▶ **YOUR TASK**
Return the records, each one exactly as written.

Page-level text extractions
-------------------------
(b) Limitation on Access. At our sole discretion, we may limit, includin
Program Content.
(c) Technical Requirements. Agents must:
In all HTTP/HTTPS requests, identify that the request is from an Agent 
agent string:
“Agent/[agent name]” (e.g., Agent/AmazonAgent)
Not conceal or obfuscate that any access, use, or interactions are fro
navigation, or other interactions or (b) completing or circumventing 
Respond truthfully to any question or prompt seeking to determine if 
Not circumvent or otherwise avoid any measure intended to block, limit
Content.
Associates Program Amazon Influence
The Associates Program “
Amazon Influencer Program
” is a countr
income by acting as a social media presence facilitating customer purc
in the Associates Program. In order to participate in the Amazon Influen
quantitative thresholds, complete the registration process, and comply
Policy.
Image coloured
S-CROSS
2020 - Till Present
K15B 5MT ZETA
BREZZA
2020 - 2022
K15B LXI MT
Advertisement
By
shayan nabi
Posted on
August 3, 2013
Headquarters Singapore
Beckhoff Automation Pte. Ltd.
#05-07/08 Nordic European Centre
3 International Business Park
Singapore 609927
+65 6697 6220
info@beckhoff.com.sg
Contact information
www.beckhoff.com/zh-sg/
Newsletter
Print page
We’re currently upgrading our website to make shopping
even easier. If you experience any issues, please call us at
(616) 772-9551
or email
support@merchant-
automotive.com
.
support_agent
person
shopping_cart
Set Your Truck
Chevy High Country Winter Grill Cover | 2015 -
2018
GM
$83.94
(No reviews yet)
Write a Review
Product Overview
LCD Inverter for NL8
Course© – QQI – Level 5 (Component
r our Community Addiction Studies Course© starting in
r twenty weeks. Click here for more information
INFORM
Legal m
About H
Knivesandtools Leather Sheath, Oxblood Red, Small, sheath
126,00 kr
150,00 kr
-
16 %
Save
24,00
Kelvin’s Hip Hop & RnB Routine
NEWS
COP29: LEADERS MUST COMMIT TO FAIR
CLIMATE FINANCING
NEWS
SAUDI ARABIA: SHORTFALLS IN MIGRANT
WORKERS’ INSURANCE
-------------------------
▶ **RESPONSE TO THE TASK**
(b) Limitation on Access. At our sole discretion, we may limit, includin
Program Content.
(c) Technical Requirements. Agents must:
In all HTTP/HTTPS requests, identify that the request is from an Agent 
agent string:
“Agent/[agent name]” (e.g., Agent/AmazonAgent)
Not conceal or obfuscate that any access, use, or interactions are fro
navigation, or other interactions or (b) completing or circumventing 
Respond truthfully to any question or prompt seeking to determine if 
Not circumvent or otherwise avoid any measure intended to block, limit
Content.
Associates Program Amazon Influence
The Associates Program “
Amazon Influencer Program
” is a countr
income by acting as a social media presence facilitating customer purc
in the Associates Program. In order to participate in the Amazon Influen
quantitative thresholds, complete the registration process, and comply
Policy.
Image coloured
S-CROSS
2020 - Till Present
K15B 5MT ZETA
BREZZA
2020 - 2022
K15B LXI MT
Advertisement
By
shayan nabi
Posted on
August 3, 2013
Headquarters Singapore
Beckhoff Automation Pte. Ltd.
#05-07/08 Nordic European Centre
3 International Business Park
Singapore 609927
+65 6697 6220
info@beckhoff.com.sg
Contact information
www.beckhoff.com/zh-sg/
Newsletter
Print page
We’re currently upgrading our website to make shopping
even easier. If you experience any issues, please call us at
(616) 772-9551
or email
support@merchant-
automotive.com
.
support_agent
person
shopping_cart
Set Your Truck
Chevy High Country Winter Grill Cover | 2015 -
2018
GM
$83.94
(No reviews yet)
Write a Review
Product Overview
LCD Inverter for NL8
Course© – QQI – Level 5 (Component
r our Community Addiction Studies Course© starting in
r twenty weeks. Click here for more information
INFORM
Legal m
About H
Knivesandtools Leather Sheath, Oxblood Red, Small, sheath
126,00 kr
150,00 kr
-
16 %
Save
24,00
Kelvin’s Hip Hop & RnB Routine
NEWS
COP29: LEADERS MUST COMMIT TO FAIR
CLIMATE FINANCING
NEWS
SAUDI ARABIA: SHORTFALLS IN MIGRANT
WORKERS’ INSURANCE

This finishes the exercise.